BPS Nyatakan Produktivitas Pertanian Meningkat dalam 10 Tahun Terakhir
BPS Declared Agricultural Productivity Increased in the Last 10 years
Reporter : Gusmiati Waris
Editor : Cahyani Harzi
Translator : Dhelia Gani
Jakarta (B2B) - Badan Pusat Statistik (BPS) menyatakan produktivitas pertanian nasional dalam 10 tahun terakhir mengalami peningkatan meskipun angkatan kerja di sektor tersebut menurun. Sementara dalam kurun waktu yang sama, produksi padi naik dari 52,14 juta ton menjadi 69,27 juta ton gabah kering giling (GKG) atau tumbuh 3,29% per tahun.
Kepala BPS Suryamin mengatakan produksi jagung naik dari 10,89 juta ton pada tahun 2003 menjadi 18,84 juta ton pipilan kering pada tahun 2013, atau tumbuh sebesar 7,16% per tahun.

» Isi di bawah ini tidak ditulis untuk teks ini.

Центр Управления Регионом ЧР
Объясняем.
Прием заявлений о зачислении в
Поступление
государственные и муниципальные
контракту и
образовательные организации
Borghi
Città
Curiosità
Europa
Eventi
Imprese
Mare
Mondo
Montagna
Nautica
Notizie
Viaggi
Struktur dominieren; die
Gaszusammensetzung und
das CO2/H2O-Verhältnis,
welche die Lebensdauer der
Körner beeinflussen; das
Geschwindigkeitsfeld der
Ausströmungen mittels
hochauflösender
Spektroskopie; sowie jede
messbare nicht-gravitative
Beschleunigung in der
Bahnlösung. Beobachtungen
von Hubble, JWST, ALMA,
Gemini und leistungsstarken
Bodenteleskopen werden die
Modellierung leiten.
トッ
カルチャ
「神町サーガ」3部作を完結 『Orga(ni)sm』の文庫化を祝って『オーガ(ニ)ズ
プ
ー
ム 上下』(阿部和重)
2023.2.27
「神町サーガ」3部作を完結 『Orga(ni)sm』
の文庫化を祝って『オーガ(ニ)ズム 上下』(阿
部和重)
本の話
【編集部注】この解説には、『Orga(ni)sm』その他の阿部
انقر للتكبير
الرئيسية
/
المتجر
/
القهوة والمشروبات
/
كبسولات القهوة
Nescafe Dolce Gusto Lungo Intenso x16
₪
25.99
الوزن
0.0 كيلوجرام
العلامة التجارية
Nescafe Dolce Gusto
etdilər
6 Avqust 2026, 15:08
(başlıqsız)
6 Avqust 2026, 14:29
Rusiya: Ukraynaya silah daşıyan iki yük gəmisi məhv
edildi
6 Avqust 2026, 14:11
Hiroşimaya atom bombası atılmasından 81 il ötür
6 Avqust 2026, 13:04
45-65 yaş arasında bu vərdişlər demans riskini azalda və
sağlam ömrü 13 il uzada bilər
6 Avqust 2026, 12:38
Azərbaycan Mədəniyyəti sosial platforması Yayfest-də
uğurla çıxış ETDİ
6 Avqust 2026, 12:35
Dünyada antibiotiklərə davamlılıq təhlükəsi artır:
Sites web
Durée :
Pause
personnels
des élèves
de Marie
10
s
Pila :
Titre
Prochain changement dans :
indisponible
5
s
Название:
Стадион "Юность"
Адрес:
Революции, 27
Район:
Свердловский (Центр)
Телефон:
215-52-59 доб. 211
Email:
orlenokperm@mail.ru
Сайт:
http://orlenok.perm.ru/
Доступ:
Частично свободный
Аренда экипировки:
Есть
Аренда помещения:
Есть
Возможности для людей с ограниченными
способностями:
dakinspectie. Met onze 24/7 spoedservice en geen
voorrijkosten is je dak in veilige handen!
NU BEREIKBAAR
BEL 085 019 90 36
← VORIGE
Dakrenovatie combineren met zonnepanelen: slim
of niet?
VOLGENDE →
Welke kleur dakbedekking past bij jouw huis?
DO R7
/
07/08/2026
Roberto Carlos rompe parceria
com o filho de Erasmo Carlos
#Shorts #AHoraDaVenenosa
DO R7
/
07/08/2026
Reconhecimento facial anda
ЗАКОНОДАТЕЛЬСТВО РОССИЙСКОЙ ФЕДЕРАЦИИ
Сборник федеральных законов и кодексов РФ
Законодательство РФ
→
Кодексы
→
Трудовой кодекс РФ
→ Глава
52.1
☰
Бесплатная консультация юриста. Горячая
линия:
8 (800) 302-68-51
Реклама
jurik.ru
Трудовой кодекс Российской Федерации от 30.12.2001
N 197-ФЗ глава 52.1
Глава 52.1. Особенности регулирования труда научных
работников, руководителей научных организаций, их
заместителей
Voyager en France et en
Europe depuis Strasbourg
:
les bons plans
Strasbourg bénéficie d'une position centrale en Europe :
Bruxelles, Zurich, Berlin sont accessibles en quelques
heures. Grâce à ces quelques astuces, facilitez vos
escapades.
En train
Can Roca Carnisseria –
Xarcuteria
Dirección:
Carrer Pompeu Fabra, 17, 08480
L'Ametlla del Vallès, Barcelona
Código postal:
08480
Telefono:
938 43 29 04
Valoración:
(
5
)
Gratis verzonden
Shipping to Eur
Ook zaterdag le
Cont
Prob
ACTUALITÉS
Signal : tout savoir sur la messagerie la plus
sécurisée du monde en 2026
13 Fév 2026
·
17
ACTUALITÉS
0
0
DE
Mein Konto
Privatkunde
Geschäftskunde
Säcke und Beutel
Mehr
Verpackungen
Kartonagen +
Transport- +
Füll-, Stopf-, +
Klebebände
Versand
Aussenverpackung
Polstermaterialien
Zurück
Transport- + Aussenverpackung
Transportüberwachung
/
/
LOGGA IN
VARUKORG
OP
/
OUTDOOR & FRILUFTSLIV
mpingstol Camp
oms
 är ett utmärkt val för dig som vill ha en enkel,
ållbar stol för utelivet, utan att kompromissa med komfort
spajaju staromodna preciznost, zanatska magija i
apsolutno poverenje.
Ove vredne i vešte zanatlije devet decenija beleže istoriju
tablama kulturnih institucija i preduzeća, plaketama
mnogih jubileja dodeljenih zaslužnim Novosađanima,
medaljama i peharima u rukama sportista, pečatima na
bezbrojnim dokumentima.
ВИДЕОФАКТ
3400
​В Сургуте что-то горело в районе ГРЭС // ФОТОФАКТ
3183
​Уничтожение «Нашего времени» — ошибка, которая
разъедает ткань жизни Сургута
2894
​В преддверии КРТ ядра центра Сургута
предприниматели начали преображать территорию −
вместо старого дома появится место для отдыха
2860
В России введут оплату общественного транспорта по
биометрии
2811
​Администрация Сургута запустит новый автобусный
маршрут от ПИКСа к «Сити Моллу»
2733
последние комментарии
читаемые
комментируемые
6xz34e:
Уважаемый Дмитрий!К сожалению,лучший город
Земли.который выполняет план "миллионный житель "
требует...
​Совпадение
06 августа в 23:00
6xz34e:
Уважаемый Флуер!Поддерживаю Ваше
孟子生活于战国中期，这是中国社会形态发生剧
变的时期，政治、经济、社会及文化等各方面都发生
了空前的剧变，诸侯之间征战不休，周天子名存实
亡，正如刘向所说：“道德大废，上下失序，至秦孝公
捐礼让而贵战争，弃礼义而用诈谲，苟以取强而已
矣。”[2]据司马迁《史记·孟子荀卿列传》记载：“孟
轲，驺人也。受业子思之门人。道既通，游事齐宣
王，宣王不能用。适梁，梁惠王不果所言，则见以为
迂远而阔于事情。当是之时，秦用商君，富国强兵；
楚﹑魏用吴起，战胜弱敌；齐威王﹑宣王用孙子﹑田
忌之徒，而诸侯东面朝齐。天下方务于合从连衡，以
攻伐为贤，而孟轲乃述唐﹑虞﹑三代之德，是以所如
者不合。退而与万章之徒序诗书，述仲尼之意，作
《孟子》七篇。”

"Sementara itu, kontribusi sektor pertanian dalam produk domestik bruto atau PDB meningkat dari 14,30% menjadi 15,04% selama 2004--2013," kata Kepala BPS Suryamin di Bogor.
Kendati begitu, Suryamin mengurai hasil sensus BPS bahwa persentase penduduk 15 tahun ke atas yang bekerja di sektor pertanian mengalami penurunan dari 40,61 juta orang pada tahun 2004 menjadi 39,96 juta orang pada 2013 atau dari 43,33% menjadi 35,05%.
"Ini menunjukkan bahwa produktivitas di sektor pertanian mengalami peningkatan meskipun jumlah tenaga kerja menurun," kata Suryamin.
Rumah Tangga Petani
Terkait dengan rumah tangga petani, Suryamin menambahkan, jumlah rumah tangga petani selama 2003--2013 juga mengalami penurunan sekitar 1,75 persen rata-rata per tahun. Jumlah rumah tangga petani di Jawa pada 2003 tercatat 17,91 juta rumah tangga, namun pada 2013 berkurang menjadi 13,42 juta rumah tangga.
Begitu pula di Sumatera, jumlah rumah tangga petani turun dari 6,60 juta rumah tangga menjadi 6,28 juta, kemudian di Sulawesi dari 2,41 juta menjadi 2,22 juta rumah tangga selama 2003--2013. "Komposisi jumlah rumah tangga usaha pertanian bergeser dari Pulau Jawa ke luar Pulau Jawa."
Pada 2003, jumlah rumah tangga usaha pertanian di Jawa sebesar 57,48% namun pada 2013 menjadi 51,38%. Sementara itu, di luar Jawa justru meningkat seperti di Sumatra dari 21,19% manjadi 24,05%, Sulawesi dari 7,7% menjadi 8,6 % dan Kalimantan dari 5,2% menjadi 5,9%.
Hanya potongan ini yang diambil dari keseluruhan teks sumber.